Addressing these limitations in subsequent studies would not only enrich the understanding of IVR acceptance within diverse educational contexts but also pave the way for more inclusive and comprehensive integration of IVR technology across a multitude of disciplines.

5.2 Implications and conclusion

This study embarked on a comprehensive exploration of pre and post-adoption intentions within the context of an immersive and long-term IVR course. To the best of our knowledge, this study represents a pioneering work, offering a longitudinal assessment of pre-post adoption intentions of IVR and Metaverse technology in an educational setting.

Despite not uncovering a statistically significant relationship between pre-adoption factors, such as performance expectancy and effort expectancy, and the confirmation of expectations among students, the study highlighted the central role of confirmation in shaping subsequent post-adoption dimensions—namely, perceived usefulness, satisfaction, and self-efficacy. Moreover, these post-adoption dimensions emerged as robust predictors of continuance intention. This underscores that students’ positive experiences with IVR and Metaverse technologies in the classroom profoundly influence their intentions to persist in using IVR for learning purposes.

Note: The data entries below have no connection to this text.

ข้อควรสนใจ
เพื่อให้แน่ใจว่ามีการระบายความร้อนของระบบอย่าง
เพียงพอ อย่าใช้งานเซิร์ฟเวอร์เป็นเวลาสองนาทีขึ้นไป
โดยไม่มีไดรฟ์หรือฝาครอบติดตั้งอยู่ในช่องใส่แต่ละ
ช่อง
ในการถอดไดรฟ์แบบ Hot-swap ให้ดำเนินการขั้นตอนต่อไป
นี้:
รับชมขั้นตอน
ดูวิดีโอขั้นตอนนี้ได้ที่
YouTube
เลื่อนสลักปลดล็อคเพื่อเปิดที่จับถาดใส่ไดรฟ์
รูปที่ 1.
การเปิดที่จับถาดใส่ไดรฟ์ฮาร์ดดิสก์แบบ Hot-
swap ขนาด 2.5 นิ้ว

From a theoretical perspective, this study delivers a substantial contribution by applying the EECM to the nuanced context of IVR technology adoption in education. The EECM, initially introduced by Gupta and colleagues in 2020, serves as a formidable framework for understanding technology acceptance and utilization, effectively bridging the gap between pre-adoption and post-adoption phases. While employed in various technological domains, its application within the immersive realm of technologies like IVR within educational settings remains largely unexplored. By extending the EECM’s scope to encompass IVR and Metaverse applications, this study enriches our theoretical comprehension of technology acceptance dynamics within educational contexts. It recognizes the unique challenges posed by immersive technologies, where initial experiences wield significant influence over acceptance, and aligns them with well-established theoretical constructs. This augmentation presents a more comprehensive model for elucidating the adoption of IVR technology.

The study’s outcomes carry substantial practical implications for educational institutions willing to integrate IVR technology into their courses. Institutions are encouraged to conduct assessments of students’ pre-existing levels of familiarity with IVR technology and their expectations regarding the course in question. This valuable information should be used to tailor course content and deliver specialized training programs to students with varying degrees of technology proficiency. Such an approach ensures that students can extract maximum educational benefits from IVR technology.

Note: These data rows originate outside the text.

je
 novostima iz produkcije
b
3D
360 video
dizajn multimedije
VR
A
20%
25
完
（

Moreover, the research underscores the profound significance of experiential congruence in technology-driven education. When students perceive that their initial expectations regarding IVR are met, it not only heightens their recognition of its educational worth but also amplifies their satisfaction and confidence in its utilization. This phenomenon possesses far-reaching implications for advancing technology acceptance and adoption in educational settings.

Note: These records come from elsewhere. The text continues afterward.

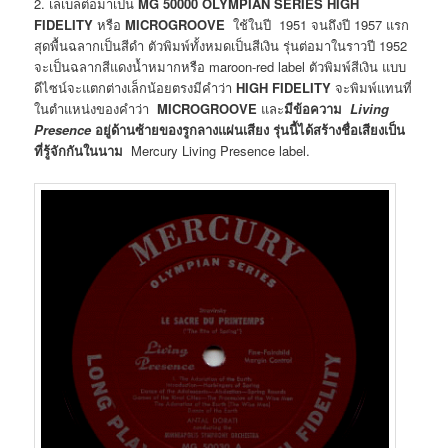
2. เลเบลต่อมาเป็น
MG 50000 OLYMPIAN SERIES HIGH
FIDELITY
หรือ
MICROGROOVE
ใช้ในปี 1951 จนถึงปี 1957 แรก
สุดพื้นฉลากเป็นสีดำ ตัวพิมพ์ทั้งหมดเป็นสีเงิน รุ่นต่อมาในราวปี 1952
จะเป็นฉลากสีแดงน้ำหมากหรือ maroon-red label ตัวพิมพ์สีเงิน แบบ
ดีไซน์จะแตกต่างเล็กน้อยตรงมีคำว่า
HIGH FIDELITY
จะพิมพ์แทนที่
ในตำแหน่งของคำว่า
MICROGROOVE
และ
มีข้อความ
Living
Presence
อยู่ด้านซ้ายของรูกลางแผ่นเสียง รุ่นนี้ได้สร้างชื่อเสียงเป็น
ที่รู้จักกันในนาม
Mercury Living Presence label.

In summary, while this study did not provide direct evidence supporting the influence of pre-adoption dimensions on confirmation, it undeniably underscores the indispensable role of confirmation in shaping subsequent post-adoption perceptions and intentions. These findings not only offer pragmatic insights for educational institutions and technology developers but also beckon forth an expansive realm of further research into the multifaceted dynamics of IVR and Metaverse technology acceptance within educational contexts.